Once more he reaches the security of his own ship, and looking back for the
last time to the entrance of the creek, he sees the full moon white and shining in all
its summer glory rise above the tall trees, bathing the creek in loveliness and light.
A night-jar churrs from the bracken on the hills, a fish breaks the surface of
the water with a little plopping sound, and slowly his ship turns to meet the
incoming tide, and the creek is hidden from him.
The yachtsman goes below to the snug security of his cabin, and browsing
amongst his books he finds at last the thing for which he has been searching. It is a
map of Cornwall, ill-drawn and inaccurate, picked up in an idle moment in a Truro
bookshop. The parchment is faded and yellow, the markings indistinct.

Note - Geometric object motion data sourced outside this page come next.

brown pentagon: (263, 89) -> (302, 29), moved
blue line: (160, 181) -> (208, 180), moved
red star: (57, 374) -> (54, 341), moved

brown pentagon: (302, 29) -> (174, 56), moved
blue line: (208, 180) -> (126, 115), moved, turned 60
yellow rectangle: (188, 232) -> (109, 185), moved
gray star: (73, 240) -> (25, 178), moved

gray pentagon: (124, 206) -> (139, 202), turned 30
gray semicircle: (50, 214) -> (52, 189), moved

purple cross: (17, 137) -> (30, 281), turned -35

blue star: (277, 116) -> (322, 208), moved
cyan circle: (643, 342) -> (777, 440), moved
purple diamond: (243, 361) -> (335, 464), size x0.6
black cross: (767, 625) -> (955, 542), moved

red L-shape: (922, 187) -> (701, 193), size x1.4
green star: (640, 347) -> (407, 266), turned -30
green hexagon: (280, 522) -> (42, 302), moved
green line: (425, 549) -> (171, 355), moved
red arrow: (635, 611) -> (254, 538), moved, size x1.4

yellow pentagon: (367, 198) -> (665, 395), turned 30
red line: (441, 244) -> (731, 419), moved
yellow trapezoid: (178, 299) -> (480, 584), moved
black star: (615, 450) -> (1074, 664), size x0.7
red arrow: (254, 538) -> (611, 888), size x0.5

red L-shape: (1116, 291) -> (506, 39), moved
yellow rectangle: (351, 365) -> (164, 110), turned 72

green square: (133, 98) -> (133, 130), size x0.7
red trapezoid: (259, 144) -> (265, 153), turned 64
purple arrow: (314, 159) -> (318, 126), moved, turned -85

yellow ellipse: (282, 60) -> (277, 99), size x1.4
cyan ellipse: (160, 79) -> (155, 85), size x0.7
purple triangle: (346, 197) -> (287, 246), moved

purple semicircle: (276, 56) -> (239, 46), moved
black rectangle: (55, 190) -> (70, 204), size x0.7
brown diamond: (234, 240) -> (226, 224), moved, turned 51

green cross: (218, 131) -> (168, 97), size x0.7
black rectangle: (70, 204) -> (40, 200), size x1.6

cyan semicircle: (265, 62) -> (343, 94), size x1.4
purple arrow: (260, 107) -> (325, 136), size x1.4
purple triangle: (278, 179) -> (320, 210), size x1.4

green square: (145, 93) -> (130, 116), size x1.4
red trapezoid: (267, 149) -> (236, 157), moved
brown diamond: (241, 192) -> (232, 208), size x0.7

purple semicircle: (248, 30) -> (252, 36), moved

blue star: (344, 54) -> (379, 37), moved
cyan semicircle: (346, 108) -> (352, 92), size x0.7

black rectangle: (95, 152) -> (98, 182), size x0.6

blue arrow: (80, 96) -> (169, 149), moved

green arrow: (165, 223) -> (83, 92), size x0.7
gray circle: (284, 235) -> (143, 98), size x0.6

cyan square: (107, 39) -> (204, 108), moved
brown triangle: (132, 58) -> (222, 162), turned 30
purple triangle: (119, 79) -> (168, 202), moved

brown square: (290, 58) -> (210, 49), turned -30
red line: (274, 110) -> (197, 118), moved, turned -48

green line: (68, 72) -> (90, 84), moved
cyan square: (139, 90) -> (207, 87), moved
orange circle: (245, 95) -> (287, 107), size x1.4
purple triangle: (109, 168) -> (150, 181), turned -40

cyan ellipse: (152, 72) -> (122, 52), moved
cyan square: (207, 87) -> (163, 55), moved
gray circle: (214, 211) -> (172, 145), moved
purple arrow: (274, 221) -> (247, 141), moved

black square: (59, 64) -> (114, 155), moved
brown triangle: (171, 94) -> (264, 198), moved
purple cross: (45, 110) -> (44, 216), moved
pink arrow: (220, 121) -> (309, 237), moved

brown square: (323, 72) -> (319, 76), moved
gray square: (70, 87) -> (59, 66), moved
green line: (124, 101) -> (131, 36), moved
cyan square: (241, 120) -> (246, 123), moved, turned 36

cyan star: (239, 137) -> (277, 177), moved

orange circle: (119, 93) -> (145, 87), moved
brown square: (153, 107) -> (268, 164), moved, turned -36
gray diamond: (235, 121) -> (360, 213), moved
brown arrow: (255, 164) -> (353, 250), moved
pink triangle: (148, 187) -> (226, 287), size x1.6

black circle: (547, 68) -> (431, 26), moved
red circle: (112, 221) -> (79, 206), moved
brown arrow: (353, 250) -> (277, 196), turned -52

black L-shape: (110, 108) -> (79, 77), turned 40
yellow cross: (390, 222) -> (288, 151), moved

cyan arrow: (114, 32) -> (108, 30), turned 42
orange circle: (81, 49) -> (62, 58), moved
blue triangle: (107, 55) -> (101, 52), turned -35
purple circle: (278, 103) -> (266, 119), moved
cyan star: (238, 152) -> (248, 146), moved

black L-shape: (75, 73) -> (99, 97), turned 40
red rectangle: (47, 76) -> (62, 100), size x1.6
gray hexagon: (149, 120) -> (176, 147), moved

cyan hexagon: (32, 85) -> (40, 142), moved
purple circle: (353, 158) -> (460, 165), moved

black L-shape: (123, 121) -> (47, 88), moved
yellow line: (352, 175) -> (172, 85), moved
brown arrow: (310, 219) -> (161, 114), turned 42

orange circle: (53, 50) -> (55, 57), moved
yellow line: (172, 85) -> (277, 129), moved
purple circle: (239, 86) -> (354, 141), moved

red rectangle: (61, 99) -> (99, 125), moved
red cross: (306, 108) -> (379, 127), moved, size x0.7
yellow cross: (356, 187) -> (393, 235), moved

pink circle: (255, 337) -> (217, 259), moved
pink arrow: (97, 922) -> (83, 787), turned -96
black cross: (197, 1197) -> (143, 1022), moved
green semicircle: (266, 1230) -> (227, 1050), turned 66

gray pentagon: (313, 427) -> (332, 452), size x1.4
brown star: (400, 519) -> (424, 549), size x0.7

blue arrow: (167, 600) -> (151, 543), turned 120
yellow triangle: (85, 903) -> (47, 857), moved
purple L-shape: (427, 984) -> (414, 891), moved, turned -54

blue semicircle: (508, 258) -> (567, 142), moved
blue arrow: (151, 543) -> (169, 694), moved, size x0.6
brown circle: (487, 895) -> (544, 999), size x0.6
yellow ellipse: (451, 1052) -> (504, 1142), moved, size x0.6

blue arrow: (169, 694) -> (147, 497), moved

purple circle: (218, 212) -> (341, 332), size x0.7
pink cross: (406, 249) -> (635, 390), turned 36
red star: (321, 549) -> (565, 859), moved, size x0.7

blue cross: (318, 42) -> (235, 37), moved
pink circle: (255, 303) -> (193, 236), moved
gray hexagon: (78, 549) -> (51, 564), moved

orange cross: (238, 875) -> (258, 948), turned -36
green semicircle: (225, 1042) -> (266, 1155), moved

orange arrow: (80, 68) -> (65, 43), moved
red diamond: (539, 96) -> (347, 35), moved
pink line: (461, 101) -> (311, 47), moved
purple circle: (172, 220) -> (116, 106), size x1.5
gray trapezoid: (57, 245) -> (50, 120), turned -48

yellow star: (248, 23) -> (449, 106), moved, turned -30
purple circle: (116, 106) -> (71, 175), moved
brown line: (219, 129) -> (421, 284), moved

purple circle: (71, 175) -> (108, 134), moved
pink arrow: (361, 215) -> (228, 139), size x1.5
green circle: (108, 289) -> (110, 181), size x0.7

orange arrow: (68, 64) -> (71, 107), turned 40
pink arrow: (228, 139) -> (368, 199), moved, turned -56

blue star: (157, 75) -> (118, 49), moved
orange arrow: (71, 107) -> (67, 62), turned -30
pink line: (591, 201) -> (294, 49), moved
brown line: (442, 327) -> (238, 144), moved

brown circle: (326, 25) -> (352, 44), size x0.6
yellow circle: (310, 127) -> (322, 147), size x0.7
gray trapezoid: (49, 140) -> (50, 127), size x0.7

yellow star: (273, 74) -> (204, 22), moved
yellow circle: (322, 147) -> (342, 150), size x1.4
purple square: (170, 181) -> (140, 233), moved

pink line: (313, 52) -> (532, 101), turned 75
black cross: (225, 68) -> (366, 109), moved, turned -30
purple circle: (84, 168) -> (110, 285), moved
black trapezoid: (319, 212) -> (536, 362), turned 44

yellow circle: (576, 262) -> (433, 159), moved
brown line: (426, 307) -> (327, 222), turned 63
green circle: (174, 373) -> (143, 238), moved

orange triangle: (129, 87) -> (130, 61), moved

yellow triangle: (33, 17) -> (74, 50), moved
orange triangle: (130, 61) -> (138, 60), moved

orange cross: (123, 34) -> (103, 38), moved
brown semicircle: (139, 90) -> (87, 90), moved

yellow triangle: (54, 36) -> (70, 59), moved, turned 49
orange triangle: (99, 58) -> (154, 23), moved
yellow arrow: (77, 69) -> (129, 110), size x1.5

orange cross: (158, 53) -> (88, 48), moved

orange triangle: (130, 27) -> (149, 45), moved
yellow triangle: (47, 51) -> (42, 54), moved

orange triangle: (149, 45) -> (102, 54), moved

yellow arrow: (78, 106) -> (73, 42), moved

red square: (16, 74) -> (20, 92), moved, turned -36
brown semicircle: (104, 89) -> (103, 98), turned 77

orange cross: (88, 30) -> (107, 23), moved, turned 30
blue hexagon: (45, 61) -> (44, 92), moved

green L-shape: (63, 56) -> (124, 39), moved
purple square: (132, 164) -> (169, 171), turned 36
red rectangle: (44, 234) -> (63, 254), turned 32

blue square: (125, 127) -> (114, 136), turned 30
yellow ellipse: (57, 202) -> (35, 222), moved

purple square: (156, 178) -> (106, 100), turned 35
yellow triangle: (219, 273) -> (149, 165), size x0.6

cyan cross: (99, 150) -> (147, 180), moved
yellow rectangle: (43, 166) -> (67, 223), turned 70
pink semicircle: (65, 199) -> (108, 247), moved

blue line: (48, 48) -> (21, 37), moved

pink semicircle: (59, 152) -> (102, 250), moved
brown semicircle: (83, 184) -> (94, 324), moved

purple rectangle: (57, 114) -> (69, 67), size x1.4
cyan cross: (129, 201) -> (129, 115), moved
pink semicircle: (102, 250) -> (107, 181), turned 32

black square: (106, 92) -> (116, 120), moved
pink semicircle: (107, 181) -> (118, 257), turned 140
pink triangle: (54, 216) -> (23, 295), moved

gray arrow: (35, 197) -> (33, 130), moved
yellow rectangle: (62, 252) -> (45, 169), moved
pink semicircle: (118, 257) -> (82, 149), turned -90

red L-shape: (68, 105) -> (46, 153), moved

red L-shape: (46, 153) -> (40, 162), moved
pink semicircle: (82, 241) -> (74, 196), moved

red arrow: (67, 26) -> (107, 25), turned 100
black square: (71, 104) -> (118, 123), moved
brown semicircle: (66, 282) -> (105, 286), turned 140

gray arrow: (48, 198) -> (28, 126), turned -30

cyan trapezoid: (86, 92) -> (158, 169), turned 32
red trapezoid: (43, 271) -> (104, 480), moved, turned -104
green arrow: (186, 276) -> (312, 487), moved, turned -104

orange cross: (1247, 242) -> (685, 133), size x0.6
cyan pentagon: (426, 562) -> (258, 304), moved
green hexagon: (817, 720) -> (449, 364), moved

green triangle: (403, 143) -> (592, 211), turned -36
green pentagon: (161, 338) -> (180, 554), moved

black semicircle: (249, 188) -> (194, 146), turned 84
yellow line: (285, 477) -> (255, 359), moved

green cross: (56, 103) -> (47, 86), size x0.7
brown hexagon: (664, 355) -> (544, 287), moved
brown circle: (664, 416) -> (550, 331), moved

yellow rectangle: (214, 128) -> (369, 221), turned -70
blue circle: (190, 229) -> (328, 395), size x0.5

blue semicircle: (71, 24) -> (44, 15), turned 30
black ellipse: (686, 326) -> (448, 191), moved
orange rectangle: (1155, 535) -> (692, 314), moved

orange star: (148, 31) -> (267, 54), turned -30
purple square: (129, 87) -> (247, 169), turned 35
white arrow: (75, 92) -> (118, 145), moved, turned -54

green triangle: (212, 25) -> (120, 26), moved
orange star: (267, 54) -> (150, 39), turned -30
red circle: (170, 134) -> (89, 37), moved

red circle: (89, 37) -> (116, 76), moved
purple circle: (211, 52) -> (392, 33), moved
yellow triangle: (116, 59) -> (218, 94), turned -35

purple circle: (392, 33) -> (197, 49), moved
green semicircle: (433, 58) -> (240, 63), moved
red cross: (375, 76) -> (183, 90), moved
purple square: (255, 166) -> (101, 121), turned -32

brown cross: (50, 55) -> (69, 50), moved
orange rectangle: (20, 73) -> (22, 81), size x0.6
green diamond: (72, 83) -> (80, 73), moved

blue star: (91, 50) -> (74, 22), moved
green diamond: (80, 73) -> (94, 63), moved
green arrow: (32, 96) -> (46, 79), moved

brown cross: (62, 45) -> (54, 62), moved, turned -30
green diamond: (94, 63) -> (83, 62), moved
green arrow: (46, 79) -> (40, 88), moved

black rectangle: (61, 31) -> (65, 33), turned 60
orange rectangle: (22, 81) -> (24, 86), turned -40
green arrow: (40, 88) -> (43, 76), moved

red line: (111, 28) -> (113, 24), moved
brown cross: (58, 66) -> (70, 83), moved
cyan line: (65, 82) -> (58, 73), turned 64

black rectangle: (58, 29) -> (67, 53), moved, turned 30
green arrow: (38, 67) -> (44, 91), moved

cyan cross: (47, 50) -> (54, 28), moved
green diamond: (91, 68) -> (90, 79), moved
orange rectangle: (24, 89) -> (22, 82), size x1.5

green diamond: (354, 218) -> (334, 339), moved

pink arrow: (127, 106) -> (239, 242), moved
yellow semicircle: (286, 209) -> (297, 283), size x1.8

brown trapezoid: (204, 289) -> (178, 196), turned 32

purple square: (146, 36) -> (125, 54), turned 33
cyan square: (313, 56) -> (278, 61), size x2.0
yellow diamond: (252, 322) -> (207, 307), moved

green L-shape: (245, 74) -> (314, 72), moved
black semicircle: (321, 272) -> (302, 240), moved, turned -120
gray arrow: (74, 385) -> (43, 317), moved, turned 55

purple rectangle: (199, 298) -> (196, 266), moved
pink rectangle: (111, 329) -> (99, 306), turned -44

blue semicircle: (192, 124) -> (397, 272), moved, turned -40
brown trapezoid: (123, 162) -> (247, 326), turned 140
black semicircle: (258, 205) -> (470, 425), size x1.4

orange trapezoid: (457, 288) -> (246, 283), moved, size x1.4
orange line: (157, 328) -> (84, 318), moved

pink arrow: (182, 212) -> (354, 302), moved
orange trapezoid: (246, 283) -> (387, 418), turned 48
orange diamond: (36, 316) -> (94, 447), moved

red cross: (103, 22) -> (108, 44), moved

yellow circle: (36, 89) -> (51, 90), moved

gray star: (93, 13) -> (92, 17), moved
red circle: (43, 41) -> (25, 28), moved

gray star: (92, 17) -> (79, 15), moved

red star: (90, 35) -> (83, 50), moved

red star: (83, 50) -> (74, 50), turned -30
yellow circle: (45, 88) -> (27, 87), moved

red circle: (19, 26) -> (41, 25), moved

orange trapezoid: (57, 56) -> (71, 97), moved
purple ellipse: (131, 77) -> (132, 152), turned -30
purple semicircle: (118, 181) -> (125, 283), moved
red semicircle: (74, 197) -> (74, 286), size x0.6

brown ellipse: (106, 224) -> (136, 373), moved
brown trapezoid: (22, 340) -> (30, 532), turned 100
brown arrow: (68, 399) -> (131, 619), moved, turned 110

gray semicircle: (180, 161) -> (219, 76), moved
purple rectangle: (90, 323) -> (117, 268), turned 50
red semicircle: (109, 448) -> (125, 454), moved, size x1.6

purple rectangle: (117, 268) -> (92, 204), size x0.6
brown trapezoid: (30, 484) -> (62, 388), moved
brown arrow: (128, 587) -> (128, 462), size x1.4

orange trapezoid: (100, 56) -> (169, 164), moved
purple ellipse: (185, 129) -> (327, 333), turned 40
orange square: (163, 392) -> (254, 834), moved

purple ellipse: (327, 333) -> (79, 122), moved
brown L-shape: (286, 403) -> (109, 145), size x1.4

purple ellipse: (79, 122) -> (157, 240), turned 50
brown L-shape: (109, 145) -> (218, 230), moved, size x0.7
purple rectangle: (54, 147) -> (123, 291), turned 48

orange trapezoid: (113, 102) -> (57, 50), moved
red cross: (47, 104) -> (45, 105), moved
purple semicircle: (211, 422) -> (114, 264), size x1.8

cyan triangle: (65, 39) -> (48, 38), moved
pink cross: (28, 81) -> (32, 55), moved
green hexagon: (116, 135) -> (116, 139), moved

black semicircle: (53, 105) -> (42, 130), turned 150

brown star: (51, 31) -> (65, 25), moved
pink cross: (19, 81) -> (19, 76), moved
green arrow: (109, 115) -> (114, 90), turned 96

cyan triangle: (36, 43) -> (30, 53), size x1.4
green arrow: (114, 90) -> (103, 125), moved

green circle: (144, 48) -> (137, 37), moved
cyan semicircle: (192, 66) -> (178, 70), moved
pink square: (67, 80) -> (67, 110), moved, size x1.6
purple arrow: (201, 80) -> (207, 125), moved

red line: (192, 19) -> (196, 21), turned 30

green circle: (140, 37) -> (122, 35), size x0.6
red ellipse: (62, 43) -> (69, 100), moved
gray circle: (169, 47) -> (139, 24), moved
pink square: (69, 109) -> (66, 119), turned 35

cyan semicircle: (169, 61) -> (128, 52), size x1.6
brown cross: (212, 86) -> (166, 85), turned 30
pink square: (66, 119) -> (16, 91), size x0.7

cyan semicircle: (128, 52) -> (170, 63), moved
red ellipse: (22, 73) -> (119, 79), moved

The
spelling belongs to another century. Helford river is traced fairly enough, and so are
the hamlets of Constantine and Gweek. But the yachtsman looks away from them
to the marking of a narrow inlet, branching from the parent river, its short, twisting
course running westward into a valley. Someone has scratched the name in thin
faded characters-Frenchman's Creek.
The yachtsman puzzles awhile over the name, then shrugs his shoulders and
rolls away the map. Presently he sleeps. The anchorage is still. No wind blows
upon the water, and the night-jars are silent. The yachtsman dreams -and as the tide
surges gently about his ship and the moon shines on the quiet river, soft murmurs
come to him, and the past becomes the present.